Tutto è cominciato là, in quella strategica penisola che già alla metà dell’Ottocento mise l’Europa occidentale contro la Russia.  Fu quella la prima invasione dell’Ucraina ad opera della Federazione Russa. Seguì la seconda pochi mesi dopo, quando nell’estate del 2014 in aiuto dei separatisti di Donetsk e Lugansk, sul punto di essere sopraffatti dalla reazione dell’esercito ucraino, giunsero i mercenari e i “volontari” russi, che entrarono in Ucraina passando per i tratti di confine controllati dai separatisti. Quella cominciata il 24 febbraio fu quindi la terza invasione. Certo, si trattò di un’invasione ben diversa rispetto alle due precedenti, sia dal punto di vista qualitativo, sia quantitativo, ma ciò non toglie che si trattò comunque della nuova fase di una guerra già in corso.

Dieci anni dopo l’annessione della Crimea siamo qui a vivere una situazione che sa di déjà vu. La guerra in Ucraina continua ma non fa più notizia, talmente tanto ci siamo abituati. Lo stesso accadde nove anni fa, dopo l’entrata in vigore degli accordi di Minsk, che se non altro fecero crollare l’intensità di quella che all’epoca si chiamava guerra del Donbass. Oggi stiamo vivendo una situazione simile, ma con una differenza fondamentale: Russia e Ucraina non hanno firmato alcun accordo di cessate il fuoco.

Nove anni fa il calo dell’interesse nei confronti del Donbass fu giustificato dalla riduzione della violenza del conflitto tra gli ucraini e i separatisti appoggiati dalla Russia. Oggi il calo dell’interesse è dovuto ad altro: si percepisce una certa stanchezza da parte dell’opinione pubblica e una certa impotenza da parte dei governi occidentali, che non sanno cos’altro fare a parte dare armi e denaro all’Ucraina. Armi e denaro che evidentemente non bastano, visto l’insuccesso della controffensiva.

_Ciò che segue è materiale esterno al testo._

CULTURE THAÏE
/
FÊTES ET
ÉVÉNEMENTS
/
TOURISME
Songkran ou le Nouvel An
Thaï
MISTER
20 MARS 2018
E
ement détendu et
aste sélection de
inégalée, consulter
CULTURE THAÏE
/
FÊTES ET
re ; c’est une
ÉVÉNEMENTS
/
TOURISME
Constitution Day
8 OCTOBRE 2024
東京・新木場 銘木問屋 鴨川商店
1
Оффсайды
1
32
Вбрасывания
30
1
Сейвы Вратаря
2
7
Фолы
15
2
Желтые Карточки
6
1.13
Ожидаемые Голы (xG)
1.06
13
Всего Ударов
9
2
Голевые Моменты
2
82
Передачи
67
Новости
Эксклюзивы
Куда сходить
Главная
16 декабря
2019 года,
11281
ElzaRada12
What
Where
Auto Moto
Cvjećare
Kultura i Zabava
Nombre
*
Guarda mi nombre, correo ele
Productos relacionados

Questa impotenza riguarda però anche gli ucraini, i quali, a parte forse Zelensky, hanno ormai capito che la liberazione di tutti i territori occupati è un miraggio, così come i russi, che al netto di una propaganda isterica, sono ben lungi dal completare la conquista delle quattro regioni annesse oltre un anno fa. Stando così le cose, è probabile che tra dieci anni saremo ancora qui a dover fare i conti con il conflitto tra Russia e Ucraina. Almeno quelli che non se lo saranno dimenticato del tutto.